E se levassem, cadê o resultado? Poderiam pedir responsabilidades aos
viandantes do cosmo por entrarem sem visto nem passaporte por qualquer
fronteira a dentro? Por gerarem filhos numa moçoila aprazível? Por levarem de
viagem uns tantos parentes da mãe Terra? Por…
Mas creio que já todos perceberam, é escusado ser mais redundante ainda.
Assim, num outro plano, já se sabe que são estorietas de ficção
científica escrita ou cinematográfica, ou da legenda dos séculos, os relatos de
cães com cabeças de homens ou de homens com cabeças de tigres. Ou de mancebos
com asas de andorinha, de águia ou de pterodáctilo, ou de senhorinhas com cauda
de pescada ou de espadarte. De acordo com o que nos informa a ciência de ponta,
pelo menos até agora, a semente do homem não é susceptível de se misturar com a
do animal sendo a inversa também muito verdadeira.
Esses sucessos, de acordo com os melhores autores, só estão dentro das
possibilidades dos deuses – se lhes
apetecesse, mas tanto quanto se sabe esses são gente sensata, até mais ver, e
não lhes devem interessar, ao que se pensa, manejos em estilo doutor Mengele…

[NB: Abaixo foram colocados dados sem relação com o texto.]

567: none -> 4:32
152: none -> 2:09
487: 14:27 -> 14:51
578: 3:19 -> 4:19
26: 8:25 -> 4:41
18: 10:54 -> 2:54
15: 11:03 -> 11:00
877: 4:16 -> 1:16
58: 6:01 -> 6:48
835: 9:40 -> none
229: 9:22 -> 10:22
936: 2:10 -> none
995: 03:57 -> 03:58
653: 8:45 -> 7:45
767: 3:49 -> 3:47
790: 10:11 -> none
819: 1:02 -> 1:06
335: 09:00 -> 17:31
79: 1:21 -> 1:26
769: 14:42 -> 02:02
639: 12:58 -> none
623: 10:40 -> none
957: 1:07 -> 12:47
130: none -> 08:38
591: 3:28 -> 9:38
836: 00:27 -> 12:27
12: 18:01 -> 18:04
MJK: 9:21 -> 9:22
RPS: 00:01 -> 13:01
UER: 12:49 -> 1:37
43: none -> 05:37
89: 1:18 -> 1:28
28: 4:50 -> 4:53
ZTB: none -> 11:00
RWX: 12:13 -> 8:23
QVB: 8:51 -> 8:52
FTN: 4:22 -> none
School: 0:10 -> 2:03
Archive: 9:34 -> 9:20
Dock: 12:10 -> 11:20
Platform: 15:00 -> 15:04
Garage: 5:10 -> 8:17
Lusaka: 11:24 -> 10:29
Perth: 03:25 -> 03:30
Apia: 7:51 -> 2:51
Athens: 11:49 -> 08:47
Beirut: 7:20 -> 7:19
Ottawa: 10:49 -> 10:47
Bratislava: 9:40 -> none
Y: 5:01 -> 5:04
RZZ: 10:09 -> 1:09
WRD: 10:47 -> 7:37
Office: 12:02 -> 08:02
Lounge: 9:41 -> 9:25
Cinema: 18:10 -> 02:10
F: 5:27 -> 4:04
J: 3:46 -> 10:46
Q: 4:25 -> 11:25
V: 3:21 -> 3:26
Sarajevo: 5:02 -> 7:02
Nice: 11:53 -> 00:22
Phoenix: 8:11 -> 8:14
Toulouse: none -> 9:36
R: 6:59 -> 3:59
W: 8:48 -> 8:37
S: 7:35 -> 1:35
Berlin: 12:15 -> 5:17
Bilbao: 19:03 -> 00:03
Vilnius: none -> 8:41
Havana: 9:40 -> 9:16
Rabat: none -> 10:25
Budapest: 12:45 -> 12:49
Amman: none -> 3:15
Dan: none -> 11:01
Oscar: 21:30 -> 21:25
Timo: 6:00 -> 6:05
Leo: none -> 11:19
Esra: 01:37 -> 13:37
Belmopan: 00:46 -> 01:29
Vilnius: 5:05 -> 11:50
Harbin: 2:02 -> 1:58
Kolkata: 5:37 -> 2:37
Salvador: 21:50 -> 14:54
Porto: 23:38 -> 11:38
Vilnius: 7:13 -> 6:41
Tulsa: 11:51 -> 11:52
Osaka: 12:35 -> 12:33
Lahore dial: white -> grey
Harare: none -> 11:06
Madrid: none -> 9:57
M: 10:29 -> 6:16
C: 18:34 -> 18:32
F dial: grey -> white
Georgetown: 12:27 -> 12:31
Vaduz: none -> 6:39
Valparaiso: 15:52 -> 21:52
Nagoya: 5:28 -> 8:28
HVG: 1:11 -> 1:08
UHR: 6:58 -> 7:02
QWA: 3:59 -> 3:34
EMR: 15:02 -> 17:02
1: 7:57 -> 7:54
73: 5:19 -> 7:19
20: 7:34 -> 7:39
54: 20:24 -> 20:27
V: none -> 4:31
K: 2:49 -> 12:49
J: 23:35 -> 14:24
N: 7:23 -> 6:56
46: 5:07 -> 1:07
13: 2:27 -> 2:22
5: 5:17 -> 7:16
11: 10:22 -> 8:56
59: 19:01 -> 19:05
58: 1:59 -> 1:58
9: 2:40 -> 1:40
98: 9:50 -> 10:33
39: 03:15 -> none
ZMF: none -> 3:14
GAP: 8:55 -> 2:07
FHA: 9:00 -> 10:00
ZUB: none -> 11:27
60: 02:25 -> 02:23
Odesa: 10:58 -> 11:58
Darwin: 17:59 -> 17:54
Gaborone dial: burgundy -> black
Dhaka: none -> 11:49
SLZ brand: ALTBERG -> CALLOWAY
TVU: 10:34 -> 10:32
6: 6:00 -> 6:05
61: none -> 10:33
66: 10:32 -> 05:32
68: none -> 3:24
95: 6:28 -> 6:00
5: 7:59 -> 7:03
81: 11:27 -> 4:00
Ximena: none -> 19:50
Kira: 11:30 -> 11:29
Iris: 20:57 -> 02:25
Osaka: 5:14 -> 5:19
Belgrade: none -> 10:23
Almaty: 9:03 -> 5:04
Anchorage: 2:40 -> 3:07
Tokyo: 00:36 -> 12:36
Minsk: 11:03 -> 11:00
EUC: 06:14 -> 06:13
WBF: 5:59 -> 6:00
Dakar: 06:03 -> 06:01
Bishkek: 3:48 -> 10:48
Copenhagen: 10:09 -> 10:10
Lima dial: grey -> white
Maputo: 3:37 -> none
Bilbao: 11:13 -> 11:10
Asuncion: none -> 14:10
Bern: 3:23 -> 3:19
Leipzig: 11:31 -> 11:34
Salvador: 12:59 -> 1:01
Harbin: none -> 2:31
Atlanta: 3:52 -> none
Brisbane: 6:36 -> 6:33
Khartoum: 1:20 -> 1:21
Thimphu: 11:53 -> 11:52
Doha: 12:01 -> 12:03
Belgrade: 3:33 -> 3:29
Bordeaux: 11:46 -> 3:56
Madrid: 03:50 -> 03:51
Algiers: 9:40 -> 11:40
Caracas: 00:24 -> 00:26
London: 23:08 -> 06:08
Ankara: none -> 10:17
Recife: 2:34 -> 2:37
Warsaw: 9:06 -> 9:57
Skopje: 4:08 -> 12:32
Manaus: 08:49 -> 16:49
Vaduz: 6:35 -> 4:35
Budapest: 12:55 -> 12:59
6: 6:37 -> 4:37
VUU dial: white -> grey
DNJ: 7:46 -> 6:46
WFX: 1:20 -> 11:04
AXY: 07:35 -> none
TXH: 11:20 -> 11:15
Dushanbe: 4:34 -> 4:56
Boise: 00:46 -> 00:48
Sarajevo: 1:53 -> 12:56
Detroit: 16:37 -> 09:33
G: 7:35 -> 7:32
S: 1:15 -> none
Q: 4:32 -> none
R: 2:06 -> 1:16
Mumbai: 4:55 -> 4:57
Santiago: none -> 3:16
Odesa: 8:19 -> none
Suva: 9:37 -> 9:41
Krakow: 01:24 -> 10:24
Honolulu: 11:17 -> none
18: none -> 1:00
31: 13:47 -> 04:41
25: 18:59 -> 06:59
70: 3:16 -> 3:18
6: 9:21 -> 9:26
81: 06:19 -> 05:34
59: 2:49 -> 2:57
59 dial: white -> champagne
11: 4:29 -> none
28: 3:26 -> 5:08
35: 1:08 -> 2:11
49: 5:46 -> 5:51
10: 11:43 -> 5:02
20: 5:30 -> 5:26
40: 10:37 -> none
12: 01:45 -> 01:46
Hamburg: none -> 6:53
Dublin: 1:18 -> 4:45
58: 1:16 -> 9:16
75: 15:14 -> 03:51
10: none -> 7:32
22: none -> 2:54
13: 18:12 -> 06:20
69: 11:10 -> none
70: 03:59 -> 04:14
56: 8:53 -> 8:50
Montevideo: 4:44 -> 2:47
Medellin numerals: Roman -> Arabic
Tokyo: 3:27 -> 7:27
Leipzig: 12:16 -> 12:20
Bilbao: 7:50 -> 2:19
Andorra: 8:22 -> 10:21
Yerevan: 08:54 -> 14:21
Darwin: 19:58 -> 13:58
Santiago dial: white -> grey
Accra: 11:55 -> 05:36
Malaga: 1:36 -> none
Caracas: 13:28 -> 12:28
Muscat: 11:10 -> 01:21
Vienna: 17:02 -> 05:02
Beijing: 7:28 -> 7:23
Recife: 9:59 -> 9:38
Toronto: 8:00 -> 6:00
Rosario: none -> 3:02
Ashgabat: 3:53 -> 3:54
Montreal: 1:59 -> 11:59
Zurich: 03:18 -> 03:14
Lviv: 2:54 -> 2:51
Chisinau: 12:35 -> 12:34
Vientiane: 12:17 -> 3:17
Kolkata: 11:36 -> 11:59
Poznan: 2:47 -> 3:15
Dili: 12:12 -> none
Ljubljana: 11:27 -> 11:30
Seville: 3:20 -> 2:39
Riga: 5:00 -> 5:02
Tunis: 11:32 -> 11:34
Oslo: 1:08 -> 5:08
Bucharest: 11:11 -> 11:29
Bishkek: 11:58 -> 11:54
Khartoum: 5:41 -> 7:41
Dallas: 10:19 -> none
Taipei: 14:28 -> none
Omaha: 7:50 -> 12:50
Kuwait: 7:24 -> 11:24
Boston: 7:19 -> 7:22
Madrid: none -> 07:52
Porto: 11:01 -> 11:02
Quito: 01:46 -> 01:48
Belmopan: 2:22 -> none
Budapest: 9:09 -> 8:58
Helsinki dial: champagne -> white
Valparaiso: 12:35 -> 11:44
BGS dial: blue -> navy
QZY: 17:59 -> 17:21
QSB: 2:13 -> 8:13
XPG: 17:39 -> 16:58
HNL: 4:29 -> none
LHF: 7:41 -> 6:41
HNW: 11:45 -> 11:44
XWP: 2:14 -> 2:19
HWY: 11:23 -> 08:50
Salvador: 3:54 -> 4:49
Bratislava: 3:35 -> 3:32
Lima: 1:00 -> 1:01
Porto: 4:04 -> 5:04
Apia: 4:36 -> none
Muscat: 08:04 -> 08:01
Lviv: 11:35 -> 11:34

Como diria um amigo meu com muitas leituras e reflexões, “Os planos, seja na vida seja na metafísica, ou na transvida ou na
existência em geral, não se misturam”. Concordo com ele.
“É possível, Nadja, que o
maravilhoso, todo o maravilhoso, resida neste lado da vida?” perguntava o
autor de “A chave dos campos” à sua apaixonada poética que a distracção do
velho descobridor manteve sempre como platónica com resultados quase trágicos.
Possivelmente, quase de certeza que sim. Pois o outro mundo que nos
escapa, escapa-nos por óbvias razões embora seja um belo projecto de vida
tentar devassar-lhe os bosques e as montanhas, os desertos e os mares, a luz e
a sombra do segredo que suspeitamos nele se acoite.
As cidades reais continuam a existir deste
lado, assim como os que as habitam. O fogo da imaginação é o nosso seguro
penhor de que o melhor da noite é só ser noite, a noite, sem fantasmas nem assombrações, sem presenças etéreas ou
substanciais de enganoso recorte, a noite com a luz das estrelas tal como o dia
é o continente sob o sol e com tudo o que nos anima e conforta. Os grandes
momentos das nossas mais belas horas. Sim, os planos não se misturam, não são
susceptíveis de interpenetração.
Pois o que voga no espaço exterior a seu tempo se conhecerá – quando
chegarem os tempos adequados tanto de uns como de outros.